Here is an attempt to describe a religious experience, a writing that comes not from the Bible but from the Christian tradition. It is from St. Augustine, who 1600 years ago wrote this. Listen to what he says:

How late I came to love you, O Beauty so ancient and so fresh, how late I came to love you! You were within me, yet I had gone outside to seek you. Unlovely myself, I rushed toward all those lovely things you had made. And always you were with me, I was not with you. All these beauties kept me far from you — although they would not have existed at all unless they had their being in you. You called, you cried, you shattered my deafness. You sparkled, you blazed, you drove away my blindness. You shed your fragrance, and I drew in my breath and I pant for you. I tasted and now I hunger and thirst. You touched me, and now I burn with longing for your peace.

This is transfiguration. It is coming to see that God is not a being out there someplace, but God is, as Bonhoeffer put it, “the beyond in our midst.” God is the depth of existence. Reality is more than what can be perceived with the five senses. Reality is more than what is on the surface. God is the beauty, the goodness, the truth in us and in all things. The issue is seeing it, seeing the world transfigured in the light of the divine. All is bathed in light, but we do not see it. The world is transparent to God, but we are blind. God is shining through all the things God has made. Do you see?

Naomi Wolf, a writer who has prided herself on her secular world view, disdaining anything religious, writes of encountering God, which changed her and the way she now understands her self and the world. It was an experience she did not seek or want. “It was upsetting,” she writes, “it shook me, it scared me, it created upheaval in my life, it was painful and unwelcome (as well as joyful and liberating).” What it has meant is that everything now is different. “As I’ve moved into a spiritual path, I’ve come to realize that every choice matters.” Words and thoughts, as well as actions, now have a significance they did not have before. Nothing is inconsequential. “I’m conscious that every single thing I put out is going to come back to me, and that every intention I have is going to manifest in the world. So I try to live more carefully now.”

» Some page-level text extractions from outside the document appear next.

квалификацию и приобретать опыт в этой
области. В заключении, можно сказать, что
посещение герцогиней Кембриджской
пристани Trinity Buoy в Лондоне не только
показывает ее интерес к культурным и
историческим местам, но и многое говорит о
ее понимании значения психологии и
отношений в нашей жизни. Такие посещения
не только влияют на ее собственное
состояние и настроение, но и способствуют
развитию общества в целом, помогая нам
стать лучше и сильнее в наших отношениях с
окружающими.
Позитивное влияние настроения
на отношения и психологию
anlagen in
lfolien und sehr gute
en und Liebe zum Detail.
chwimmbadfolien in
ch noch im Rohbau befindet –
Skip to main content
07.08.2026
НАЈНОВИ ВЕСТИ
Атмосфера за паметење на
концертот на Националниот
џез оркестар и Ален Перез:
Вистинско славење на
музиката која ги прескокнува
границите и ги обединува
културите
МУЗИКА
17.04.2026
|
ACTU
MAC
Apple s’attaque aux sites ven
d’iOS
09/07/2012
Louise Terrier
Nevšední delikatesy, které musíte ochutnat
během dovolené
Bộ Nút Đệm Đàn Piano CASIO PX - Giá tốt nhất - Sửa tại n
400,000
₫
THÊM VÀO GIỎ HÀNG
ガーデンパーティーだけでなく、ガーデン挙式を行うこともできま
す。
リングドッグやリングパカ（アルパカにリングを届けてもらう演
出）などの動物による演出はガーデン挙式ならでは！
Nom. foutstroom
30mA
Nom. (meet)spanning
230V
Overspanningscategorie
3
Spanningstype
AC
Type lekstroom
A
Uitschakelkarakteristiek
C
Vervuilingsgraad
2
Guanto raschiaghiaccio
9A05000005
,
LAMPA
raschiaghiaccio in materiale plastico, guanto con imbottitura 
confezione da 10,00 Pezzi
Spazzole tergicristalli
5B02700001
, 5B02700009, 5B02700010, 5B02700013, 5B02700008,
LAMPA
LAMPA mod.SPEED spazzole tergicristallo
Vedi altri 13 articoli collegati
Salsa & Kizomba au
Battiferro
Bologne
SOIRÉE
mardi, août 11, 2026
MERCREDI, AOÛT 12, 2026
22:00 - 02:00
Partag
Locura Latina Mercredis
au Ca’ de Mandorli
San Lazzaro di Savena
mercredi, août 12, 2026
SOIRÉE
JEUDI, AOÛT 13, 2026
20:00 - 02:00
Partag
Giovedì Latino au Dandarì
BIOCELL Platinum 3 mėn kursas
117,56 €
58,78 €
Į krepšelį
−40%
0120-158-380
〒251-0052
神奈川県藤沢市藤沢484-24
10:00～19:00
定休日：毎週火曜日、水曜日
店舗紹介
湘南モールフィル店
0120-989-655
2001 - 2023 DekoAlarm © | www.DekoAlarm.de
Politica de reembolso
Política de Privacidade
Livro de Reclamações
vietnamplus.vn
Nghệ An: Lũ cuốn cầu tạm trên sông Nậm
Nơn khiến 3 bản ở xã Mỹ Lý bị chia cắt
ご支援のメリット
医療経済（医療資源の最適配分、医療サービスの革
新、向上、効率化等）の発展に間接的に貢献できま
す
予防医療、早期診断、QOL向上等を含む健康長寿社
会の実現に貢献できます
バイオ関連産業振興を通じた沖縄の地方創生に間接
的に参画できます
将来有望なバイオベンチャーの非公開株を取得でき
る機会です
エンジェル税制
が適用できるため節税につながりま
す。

We’re all climbing the mountain of God. The mountain is a symbol of the spiritual journey. It is likely we’re at different stages. That is why the season of Lent follows. The call to take on a spiritual discipline or practice for a specific period of time is to move us in our journey toward God. Sometimes we get stuck. The spiritual disciplines that Lent encourages are to help us get unstuck, to free us to move on.

The story of the transfiguration is given us just before we embark on Lent, given to remind us of the goal of our journey, the purpose of our living, which is to see the world in the light of God, to see other people not in racial categories or other stereotypes but to see every human being as a member of our own family, and to see the entire creation as an expression of the divine. And just as the story took place prior to Jesus’ decision to go to Jerusalem, where he would suffer and die, so we are reminded that whatever lies ahead for us, however difficult the way ahead, and when death itself comes, there is God, there is light and beauty and good, and because God is all is well. Be at peace, live carefully, that is, with care, and let the light of God light your way ahead.